Hi John -

How many cores does your system have? How much memory? How much memory is the 
program using? How many locales are you launching on the single system? How 
many threads are you assigning to each locale?

I’d bet that your problem is either from different threads contending over the 
same processor resources (which you can limit as Greg pointed out with 
CHPL_RT_NUM_THREADS_PER_LOCALE ) or using to much memory since you are running 
many locales on a single machine – and Chapel doesn’t currently try to reduce 
its per-locale resources when oversubscribed in this manner.

Of course, it could be the communication as well – you can check that. You can 
also instrument your program to print out communication counts (as I described 
in an earlier email – try mirroring the use of CommDiagnostics in 
chapel-lang-github/test/performance/ferguson/remote-class-read.chpl )

You can also try running on a real cluster…

Cheers,

-michael

From: Greg Titus <[email protected]<mailto:[email protected]>>
Date: Thursday, February 19, 2015 at 11:41 AM
To: John MacFrenz <[email protected]<mailto:[email protected]>>
Cc: Michael Ferguson <[email protected]<mailto:[email protected]>>, 
"[email protected]<mailto:[email protected]>" 
<[email protected]<mailto:[email protected]>>
Subject: Re: Variable Block Distributions

Folks here pointed out a mistake I made in the discussion below: the 
environment variable that sets the number of threads and thus processor cores 
to use is CHPL_RT_NUM_THREADS_PER_LOCALE. I left off the '_RT' part of that 
variable name below. It won't work if it's not spelled right! :-)

greg


On 2/19/2015 8:45 AM, Greg Titus wrote:
Hi John --

(You already know the following as general knowledge, but I thought I'd include 
it for people newer to multi-locale programming who may be following this 
conversation.)

For context, with current Chapel it's normal for programs to suffer some 
performance loss when moving from single-locale to multi-locale execution. 
Using multiple locales offers more opportunity for parallelism, but at the cost 
of reduced intra-task performance due to network communication required for 
inter-locale variable references.
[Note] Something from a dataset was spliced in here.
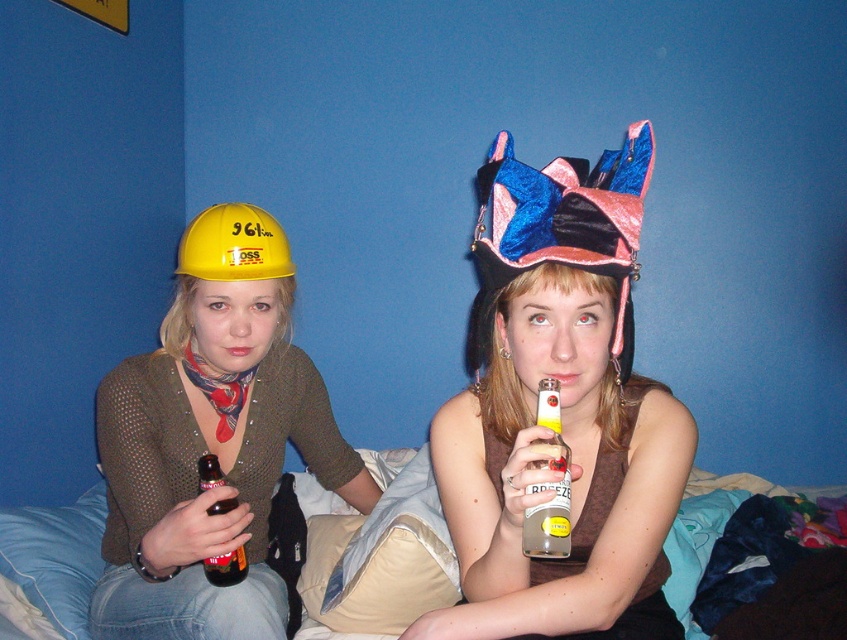 You are standing in front of the image and see the point at coordinates (599, 260). If you want to place a 12 inch ruler horizontally from your current position to reach that point, will the ruler be long enough?

The point at coordinates (599, 260) is 37.43 inches away from the viewer. Since the ruler is only 12 inches long, it will not be long enough to reach the point.

You are an architect designing a new building and need to ensure safety equipment is visible. You observe the matte yellow hard hat at left and the velvet pink and blue hat at center in the image. Which hat is positioned lower in the scene?

The matte yellow hard hat at left is located below the velvet pink and blue hat at center, so it is positioned lower in the scene.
The effect varies across programs depending 
on how much remote communication they do, but since a remote reference can 
easily take 1000 times as long as a local one, it doesn't take much to have a 
big effect. For example, with Chapel 1.10 on a Cray XC we don't see any 
drop-off in performance from 1 locale to 2 on the Stream benchmark, but our 
Stream doesn't do many inter-locale memory references. But for the RA 
benchmark, which does a lot of inter-locale references (in fact that's what 
it's measuring), our multi-locale performance doesn't match that on a single 
locale until we get up to 8-32 locales, depending on circumstances. And the 
Cray XC has a very high-performance network compared to UDP or MPI over 
ethernet.

That said, the >100x slowdown you're seeing seems a little high, unless your 
test case is really doing a lot of remote references. If it isn't, or at least 
shouldn't be, perhaps you're seeing a lot of remote communication for internal 
references to meta-data, within your distribution code? If this is the case, 
then turning on remote caching could well improve matters. In fact that might 
be a good test to rule this hypothesis in or out.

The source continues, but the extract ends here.